As of now I am using below piece of code to do this
bool isItemPresentInAnyVector(std::vector<std::any> items, std::any item)
{
for (const auto& it : items)
{
if (it.type() == typeid(std::string) && item.type() == typeid(std::string))
{
std::string strVecItem = std::any_cast<std::string>(it);
std::string strItem = std::any_cast<std::string>(item);
if (strVecItem.compare(strItem) == 0)
return true;
}
else if (it.type() == typeid(int) && item.type() == typeid(int))
{
int iVecItem = std::any_cast<int>(it);
int iItem = std::any_cast<int>(item);
if (iVecItem == iItem)
return true;
}
else if (it.type() == typeid(float) && item.type() == typeid(float))
{
float fVecItem = std::any_cast<float>(it);
float fItem = std::any_cast<float>(item);
if (fVecItem == fItem)
return true;
}
}
return false;
}
This should work good I guess:
#include <vector>
#include <string>
#include <any>
#include <algorithm>
#include <iostream>
int main(){
std::vector<std::any> temp;
temp.emplace_back(std::string("A"));
temp.emplace_back(10);
temp.emplace_back(3.14f);
int i = 10;//you can use any type for i variable and it should work fine
//std::string i = "A";
auto found = std::find_if(temp.begin(), temp.end(), [i](const auto &a){
return typeid(i) == a.type() && std::any_cast<decltype(i)>(a) == i;
} );
std::cout << std::any_cast<decltype(i)>(*found);
}
Or to make the code a bit more generic and reusable:
#include <vector>
#include <string>
#include <any>
#include <algorithm>
#include <iostream>
auto any_compare = [](const auto &i){
return [i] (const auto &val){
return typeid(i) == val.type() && std::any_cast<decltype(i)>(val) == i;
};
};
int main(){
std::vector<std::any> temp;
temp.emplace_back(std::string("A"));
temp.emplace_back(10);
temp.emplace_back(3.14f);
//int i = 10;
std::string i = "A";
auto found = std::find_if(temp.begin(), temp.end(), any_compare(i));
std::cout << std::any_cast<decltype(i)>(*found);
}
Live demo
Important note: this is guaranteed to work only within single translation unit due to stadard requirements on std::any type (for example same types don't need to have same type identifier in different translation units)

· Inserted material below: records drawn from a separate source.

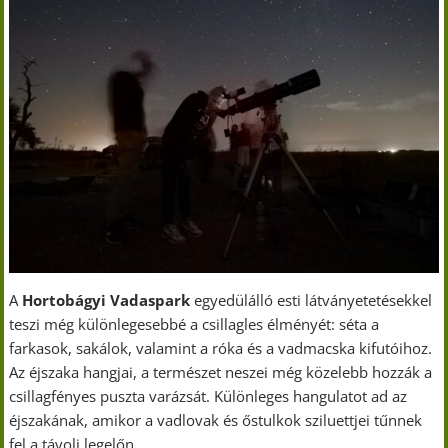
A
Hortobágyi Vadaspark
egyedülálló esti látványetetésekkel
teszi még különlegesebbé a csillagles élményét: séta a
farkasok, sakálok, valamint a róka és a vadmacska kifutóihoz.
Az éjszaka hangjai, a természet neszei még közelebb hozzák a
csillagfényes puszta varázsát. Különleges hangulatot ad az
éjszakának, amikor a vadlovak és őstulkok sziluettjei tűnnek
fel a távoli legelőn.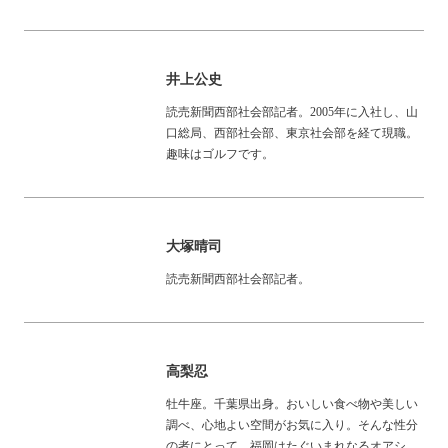
井上公史
読売新聞西部社会部記者。2005年に入社し、山
口総局、西部社会部、東京社会部を経て現職。
趣味はゴルフです。
大塚晴司
読売新聞西部社会部記者。
高梨忍
牡牛座。千葉県出身。おいしい食べ物や美しい
調べ、心地よい空間がお気に入り。そんな性分
の者にとって、福岡はたぐいまれなるオアシ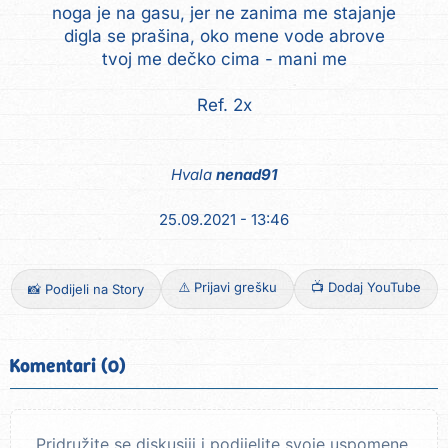
noga je na gasu, jer ne zanima me stajanje
digla se prašina, oko mene vode abrove
tvoj me dečko cima - mani me
Hvala
nenad91
25.09.2021 - 13:46
⚠️ Prijavi grešku
📺 Dodaj YouTube
📸 Podijeli na Story
Komentari (0)
Pridružite se diskusiji i podijelite svoje uspomene.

Using an any for this kind of purpose is not a good use of any. The best way to go is just to use a variant - since you have a closed set of types:
struct Equals {
template <typename T>
constexpr bool operator()(T const& a, T const& b) const { return a == b; }
template <typename T, typename U>
constexpr bool operator()(T const& a, U const& b) const { return false; }
};
using V = std::variant<int, float, std::string>
bool isItemPresentInAnyVector(std::vector<V> const& items, V const& item)
{
auto it = std::find_if(items.begin(), items.end(), [&](V const& elem){
return std::visit(Equals{}, elem, item);
});
return it != items.end();
}
Actually it's even better, because as Kilian points out, variant's operator== already works exactly like this:
using V = std::variant<int, float, std::string>
bool isItemPresentInAnyVector(std::vector<V> const& items, V const& item)
{
return std::find(items.begin(), items.end(), item) != items.end();
}
Unfortunately if you want to find an std::any instance in a vector of std::any instances the answer is no.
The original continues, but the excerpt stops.